Pour cette huitième étape, je me levé après avoir fait un rêve étrange. Fabien m'accompagnait en moto pour ce voyage en Nouvelle-Zélande... Ce sont mes sacoches près du lit qui me ramènent à la réalité. Je vais devoir porter tout ça moi-même !!

Madalene me conduit jusqu'à Whakatane où je fais un petit détour chez le pharmacien pour m'équiper d'une genouillère. Puis, je vais retrouver mon vélo que j'avais emmené hier chez Richard, marchand de moto et président du Rotary Club de Whakatane. Je l'avais emmené ici hier pour les photos avec les journalistes. 17 kilomètres de moins à faire pour aujourd'hui ! La tentation est grande de le troquer contre une Suzuki, mais je résiste ! Avant de nous séparer, Richard me dit qu'il ira donner son sang lors de la prochaine collecte à Whakatane, en Octobre. Cela fait longtemps qu'il ne l'a pas fait ; ce Tour lui a rafraîchit la mémoire. Parfait !
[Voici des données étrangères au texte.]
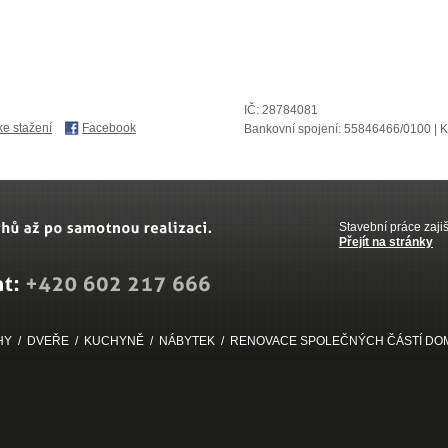
IČ: 28784081
ke stažení
Facebook
Bankovní spojení: 55846466/0100 | 
Stavební práce zaji
Přejít na stránky
HY
/
DVEŘE
/
KUCHYNĚ
/
NÁBYTEK
/
RENOVACE SPOLEČNÝCH ČÁSTÍ DO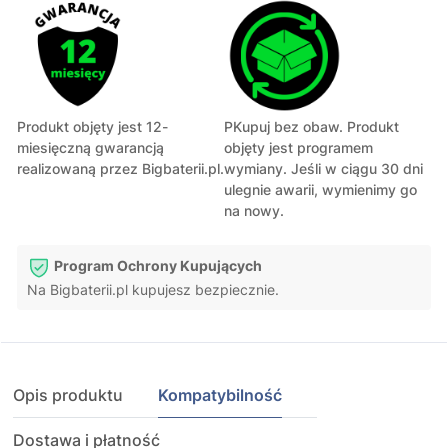
Produkt objęty jest 12-
PKupuj bez obaw. Produkt
miesięczną gwarancją
objęty jest programem
realizowaną przez Bigbaterii.pl.
wymiany. Jeśli w ciągu 30 dni
ulegnie awarii, wymienimy go
na nowy.
Program Ochrony Kupujących
Na Bigbaterii.pl kupujesz bezpiecznie.
Opis produktu
Kompatybilność
Dostawa i płatność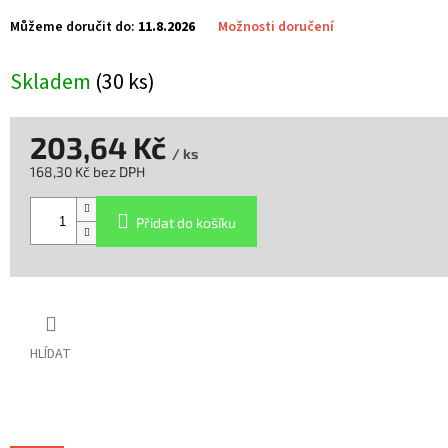
Můžeme doručit do:
11.8.2026
Možnosti doručení
Skladem
(30 ks)
203,64 Kč
/ ks
168,30 Kč bez DPH
Měrná
cena:
Přidat do košíku
HLÍDAT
Je roulé jusqu'à Taneatua où je retrouve Madalene et Antji. Nous avons mis en place un plan infaillible hier soir. La route jusqu'à Gisborne s'annonce terriblement difficile. Tout le monde fait de gros yeux lorsque je leur dit que je vais à Gisborne par Motu. Apparemment je suis fou, mais ça, je le savais déjà ! Mark m'a annoncé une terrible montée de 7 kilomètres juste avant Toatoa. Ils veulent m'aider en me déposant au somment de cette côte. Cela représente environ 50 kilomètres à faire en voiture... Après avoir hésité, j'ai finalement accepté. Si cette montée s'annonce si difficile, alors il vaut mieux jouer la carte de la sécurité. Antji m'aide donc à mettre le vélo dans le Van. Pauvre vélo. Quelle image terrible que de le voir allongé, agonisant, dans le coffre d'un van... Je remercie chaleureusement Madalene pour son accueil, et lui donne rendez-vous dans deux ans, en Auvergne ! Puis je grimpe à mon tour dans le van. Quelle image terrible que celle d'un cyclotouriste assis sur un siège de voiture, son vélo dans le coffre...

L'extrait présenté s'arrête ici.